## RECORD EXTRACTS
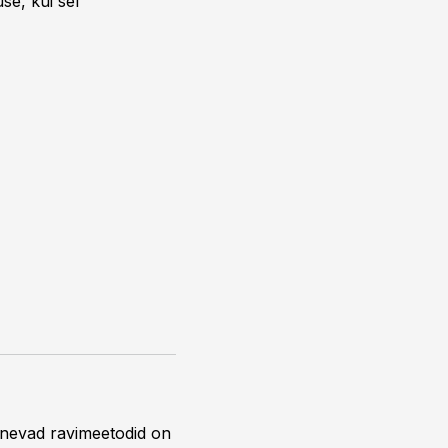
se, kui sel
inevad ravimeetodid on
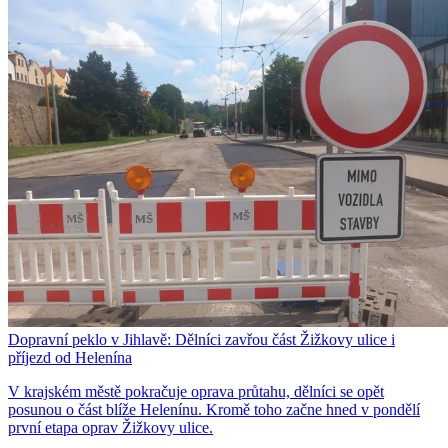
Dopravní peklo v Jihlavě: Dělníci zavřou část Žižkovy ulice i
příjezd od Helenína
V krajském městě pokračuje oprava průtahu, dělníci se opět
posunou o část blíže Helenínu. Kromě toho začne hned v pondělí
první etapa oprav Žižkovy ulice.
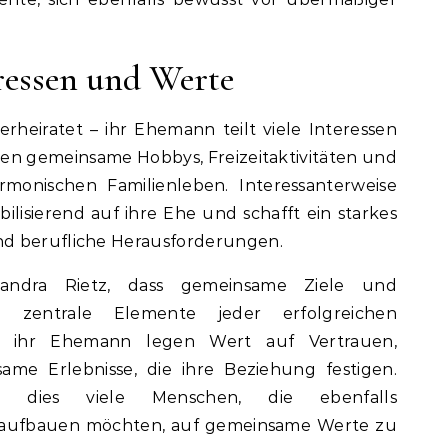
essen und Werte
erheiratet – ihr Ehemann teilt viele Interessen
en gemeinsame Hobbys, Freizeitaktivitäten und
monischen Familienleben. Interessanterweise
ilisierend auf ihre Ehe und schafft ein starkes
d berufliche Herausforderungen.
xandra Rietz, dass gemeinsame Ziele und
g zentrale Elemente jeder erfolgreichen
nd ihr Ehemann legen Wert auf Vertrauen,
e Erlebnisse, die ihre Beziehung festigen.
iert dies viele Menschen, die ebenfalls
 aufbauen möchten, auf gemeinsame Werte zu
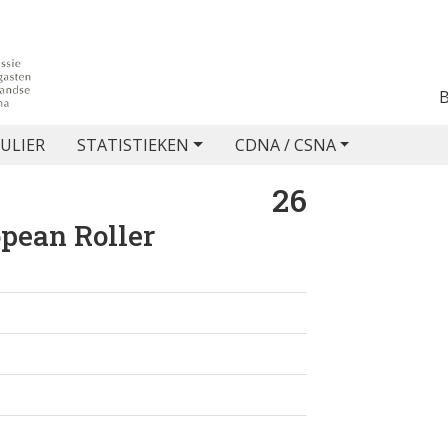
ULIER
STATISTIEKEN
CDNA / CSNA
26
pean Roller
==
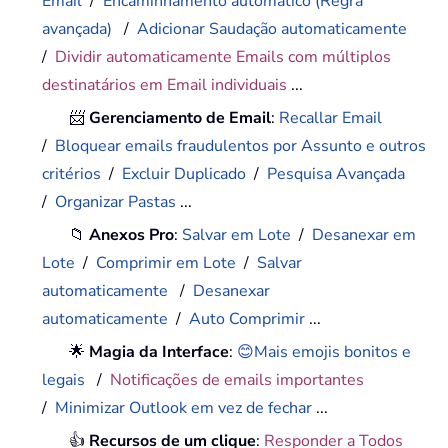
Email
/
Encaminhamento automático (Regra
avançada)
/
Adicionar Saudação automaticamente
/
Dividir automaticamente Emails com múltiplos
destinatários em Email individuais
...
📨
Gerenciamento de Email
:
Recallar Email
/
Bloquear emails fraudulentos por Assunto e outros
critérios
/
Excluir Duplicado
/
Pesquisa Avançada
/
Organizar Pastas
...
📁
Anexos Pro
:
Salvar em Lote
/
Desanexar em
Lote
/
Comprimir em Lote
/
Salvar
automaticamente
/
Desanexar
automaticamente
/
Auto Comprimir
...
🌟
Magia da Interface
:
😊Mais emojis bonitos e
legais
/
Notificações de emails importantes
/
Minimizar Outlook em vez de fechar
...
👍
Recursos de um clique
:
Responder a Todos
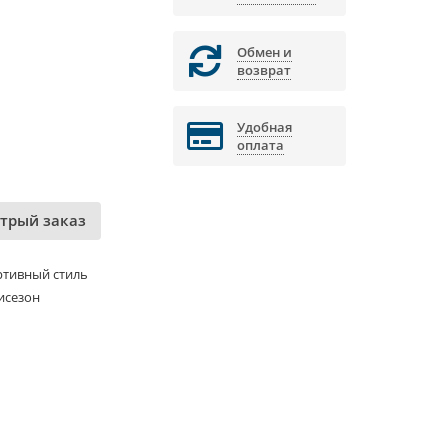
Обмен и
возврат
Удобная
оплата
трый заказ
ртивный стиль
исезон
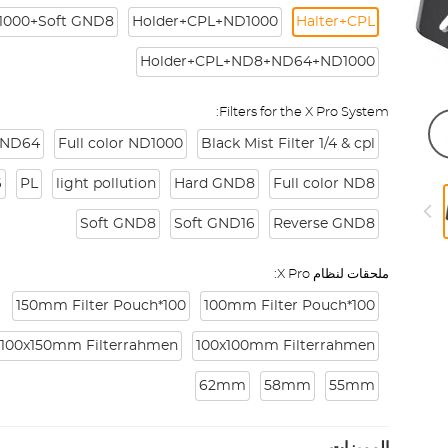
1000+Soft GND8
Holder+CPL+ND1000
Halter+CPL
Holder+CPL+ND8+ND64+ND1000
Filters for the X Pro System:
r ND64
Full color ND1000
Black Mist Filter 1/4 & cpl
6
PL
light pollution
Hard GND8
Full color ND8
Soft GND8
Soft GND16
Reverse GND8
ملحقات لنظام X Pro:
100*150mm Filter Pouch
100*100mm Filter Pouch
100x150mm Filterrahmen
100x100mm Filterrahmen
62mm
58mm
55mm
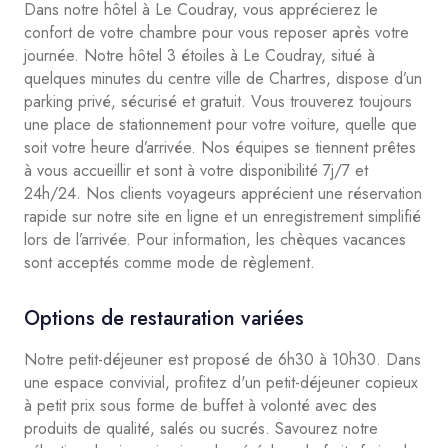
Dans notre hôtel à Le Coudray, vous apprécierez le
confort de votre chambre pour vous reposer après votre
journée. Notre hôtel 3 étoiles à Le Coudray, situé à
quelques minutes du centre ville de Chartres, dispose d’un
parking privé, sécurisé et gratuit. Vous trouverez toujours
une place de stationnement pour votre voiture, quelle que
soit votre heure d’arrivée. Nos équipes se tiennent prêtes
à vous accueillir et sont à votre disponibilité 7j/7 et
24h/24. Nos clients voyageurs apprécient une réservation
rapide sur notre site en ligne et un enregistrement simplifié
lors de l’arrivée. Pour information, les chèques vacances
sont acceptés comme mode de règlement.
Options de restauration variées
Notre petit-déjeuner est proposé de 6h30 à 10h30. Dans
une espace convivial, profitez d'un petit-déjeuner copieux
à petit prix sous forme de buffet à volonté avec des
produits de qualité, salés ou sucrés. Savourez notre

## WORK TO BE COMPLETED
Across the whole listing above, determine how many lines hold the word "hôtel". Only that number is wanted.

## EXERCISE ANSWER
2